Connaître le monde pour ce qu’il est ne signifie pas se résigner, au sens négatif du terme – « Oh, vous savez comment est le monde, n’est-ce pas ! » – comme s’il était mauvais, comme s’il ne tournait pas rond. Cela, ce n’est pas connaître le monde tel qu’il est. Connaître, c’est étudier, s’intéresser, investiguer et examiner ce qui se passe et être vraiment prêt à affronter et ressentir l’aspect négatif de vos expériences vécues. Il ne s’agit pas de rechercher le plaisir des sens mais de considérer même les plus décevantes de vos expériences ou vos pires échecs comme des occasions de vous éveiller. On pourrait dire que ces situations sont des devadūta ou « messagers » qui nous tapent sur l’épaule en disant : « réveille-toi ! » C’est pour cela que, dans le bouddhisme, la vieillesse, la maladie, le handicap et la perte ne sont pas vus comme des choses à craindre ou à mépriser mais comme des devadūta1. Ce sont des « messagers divins » envoyés pour nous prévenir. Un jour un Chrétien m’a demandé s’il y avait des anges, dans le bouddhisme : « Dans le christianisme, nous avons des anges, toutes sortes d’êtres blancs et beaux qui jouent de la harpe ; ce sont des êtres rayonnants et lumineux. » J’ai répondu : « Les anges bouddhistes sont différents. Ce sont la vieillesse, la maladie et la mort ! » Le quatrième devadūta est le samana, le contemplatif, l’être humain qui a une réalisation spirituelle.
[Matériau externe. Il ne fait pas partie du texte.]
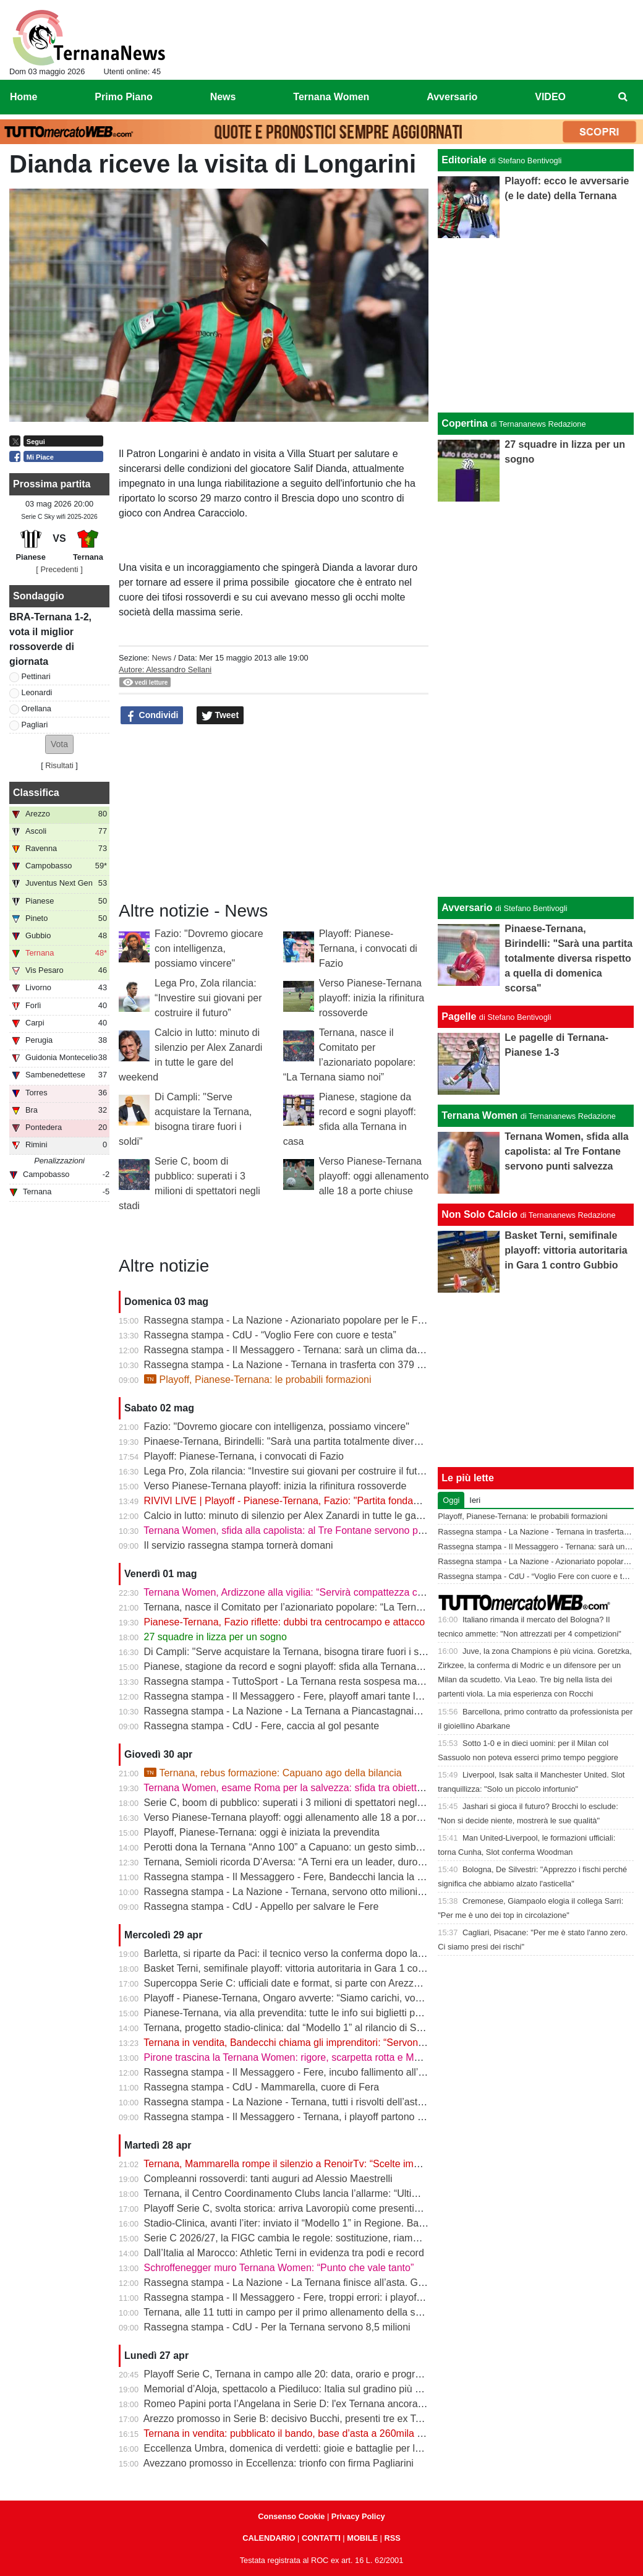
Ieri (474, 1500)
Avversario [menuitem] (452, 97)
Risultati (59, 765)
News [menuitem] (223, 97)
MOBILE (362, 2538)
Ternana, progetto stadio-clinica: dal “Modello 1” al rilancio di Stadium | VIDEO (314, 2027)
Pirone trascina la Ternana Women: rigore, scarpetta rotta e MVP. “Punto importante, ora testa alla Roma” (374, 2057)
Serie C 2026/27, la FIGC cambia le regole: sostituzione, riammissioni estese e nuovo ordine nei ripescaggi (378, 2238)
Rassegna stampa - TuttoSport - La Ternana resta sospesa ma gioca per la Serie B (325, 1681)
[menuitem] (623, 97)
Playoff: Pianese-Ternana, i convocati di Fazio (368, 948)
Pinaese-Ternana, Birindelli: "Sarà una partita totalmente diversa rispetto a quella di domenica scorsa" (366, 1441)
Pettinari (36, 676)
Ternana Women (479, 1115)
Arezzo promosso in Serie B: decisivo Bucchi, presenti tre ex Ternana (294, 2418)
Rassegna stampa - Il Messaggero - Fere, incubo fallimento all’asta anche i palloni (323, 2072)
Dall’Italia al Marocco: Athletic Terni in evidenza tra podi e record (284, 2253)
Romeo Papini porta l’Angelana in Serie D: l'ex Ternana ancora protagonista (309, 2403)
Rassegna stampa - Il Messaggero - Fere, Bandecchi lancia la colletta (296, 1877)
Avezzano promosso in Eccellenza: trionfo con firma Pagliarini (278, 2463)
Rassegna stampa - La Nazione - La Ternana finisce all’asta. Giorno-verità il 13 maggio (334, 2282)
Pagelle (458, 1016)
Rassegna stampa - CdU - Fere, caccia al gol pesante (262, 1726)
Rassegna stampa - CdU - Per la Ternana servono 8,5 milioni (277, 2327)
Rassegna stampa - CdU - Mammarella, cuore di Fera (262, 2087)
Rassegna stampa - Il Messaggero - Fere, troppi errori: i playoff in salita (300, 2297)
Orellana (36, 708)
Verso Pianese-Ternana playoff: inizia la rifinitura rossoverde (371, 998)
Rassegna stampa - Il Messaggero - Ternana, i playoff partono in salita (297, 2117)
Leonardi (37, 692)
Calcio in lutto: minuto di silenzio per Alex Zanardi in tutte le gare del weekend (313, 1515)
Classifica (36, 792)
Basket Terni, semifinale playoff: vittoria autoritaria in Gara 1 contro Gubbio (307, 1968)
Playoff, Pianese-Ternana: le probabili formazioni (258, 1379)
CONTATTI (321, 2538)
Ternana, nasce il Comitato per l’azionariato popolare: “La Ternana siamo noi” (312, 1607)
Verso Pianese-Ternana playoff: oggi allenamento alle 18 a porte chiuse (374, 1176)
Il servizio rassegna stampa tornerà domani (238, 1545)
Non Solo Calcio (479, 1214)
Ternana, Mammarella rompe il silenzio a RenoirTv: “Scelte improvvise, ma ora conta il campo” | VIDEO (369, 2164)
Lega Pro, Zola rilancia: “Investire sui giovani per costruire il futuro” (208, 998)
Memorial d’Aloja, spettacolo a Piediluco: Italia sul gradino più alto (287, 2389)
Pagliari (35, 724)
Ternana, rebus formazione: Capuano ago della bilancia (273, 1773)
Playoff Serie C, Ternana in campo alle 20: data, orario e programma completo (315, 2374)
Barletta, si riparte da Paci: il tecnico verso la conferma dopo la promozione (308, 1953)
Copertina (464, 423)
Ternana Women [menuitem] (331, 97)
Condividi (152, 715)
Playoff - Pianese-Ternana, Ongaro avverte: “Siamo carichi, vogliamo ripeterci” (315, 1998)
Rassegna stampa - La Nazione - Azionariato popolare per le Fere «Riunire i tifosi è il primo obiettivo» (366, 1320)
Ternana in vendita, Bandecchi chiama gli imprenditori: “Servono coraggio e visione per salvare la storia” (370, 2042)
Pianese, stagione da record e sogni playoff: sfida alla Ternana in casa (297, 1666)
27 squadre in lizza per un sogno (215, 1637)
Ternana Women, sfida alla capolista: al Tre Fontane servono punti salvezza (309, 1530)
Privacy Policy (358, 2516)
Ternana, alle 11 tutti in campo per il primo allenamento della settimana (298, 2312)
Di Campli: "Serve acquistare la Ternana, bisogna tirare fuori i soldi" (291, 1651)
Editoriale (464, 160)
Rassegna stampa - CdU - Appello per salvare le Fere (261, 1906)
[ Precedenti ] (59, 569)
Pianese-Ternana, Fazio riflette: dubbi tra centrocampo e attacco (284, 1622)
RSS (392, 2538)
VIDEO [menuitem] (550, 97)
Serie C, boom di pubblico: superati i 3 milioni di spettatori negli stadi (293, 1802)
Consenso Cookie (291, 2516)
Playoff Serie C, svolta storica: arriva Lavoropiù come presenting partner (301, 2208)
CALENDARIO (268, 2538)
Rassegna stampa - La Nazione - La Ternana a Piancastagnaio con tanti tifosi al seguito (336, 1711)
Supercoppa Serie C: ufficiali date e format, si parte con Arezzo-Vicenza (301, 1983)
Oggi (451, 1500)
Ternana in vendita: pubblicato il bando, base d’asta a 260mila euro (289, 2433)
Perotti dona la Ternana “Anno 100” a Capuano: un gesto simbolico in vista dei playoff (330, 1847)
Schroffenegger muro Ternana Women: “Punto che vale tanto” (279, 2267)
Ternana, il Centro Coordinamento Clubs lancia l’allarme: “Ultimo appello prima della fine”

Ceci m’a toujours intéressé parce que je trouvais très amusant de voir un vieil homme comme un ange, les malades, les malades mentaux, les cadavres ou encore des moines et des nonnes comme des devadūta. Regardons-nous les uns les autres comme des devadūta – sinon nous devenons des « personnes », n’est-ce pas ? Quand on regarde un ensemble de têtes rasées et de vêtements couleur safran, on arrive à les voir comme des devadūta plus facilement que si on les regarde comme des moines et des nonnes, seniors et juniors… car là, on tombe dans une vision personnelle (sakkāya-ditthi). Est-ce que nous nous aidons effectivement les uns les autres à nous éveiller ou est-ce que nous nous considérons plutôt comme des individus affublés de vertus et de défauts ? « Ce moine est comme ceci, cette nonne est comme cela ». Nous pouvons voir les choses à la manière ordinaire du monde ou bien changer de perspective et percevoir les autres comme des devadūta.
On peut voir les personnes âgées comme des devadūta. Comme moi : j’aurai soixante-sept ans dans quelques jours. Pas seulement un devadūta en tant que samana mais aussi en tant que vieil homme ! Quand je serai malade et sénile, je serai encore plus un devadūta et quand je mourrai, je serai les quatre en un ! En réfléchissant ainsi, nous pouvons voir comment utiliser la vie. La malléabilité de notre esprit humain est infinie. Nous sommes parfois terriblement entêtés et conditionnés par la pensée dualiste que nous héritons de notre culture. Par exemple, j’ai grandi en apprenant à tout voir de manière très dualiste du fait de mon éducation chrétienne. Les choses étaient absolument justes ou absolument fausses, bonnes ou mauvaises. Tout était vu de cette manière très fermée. On ne pouvait guère utiliser son esprit car il ne pouvait se déplacer qu’entre ces deux extrêmes.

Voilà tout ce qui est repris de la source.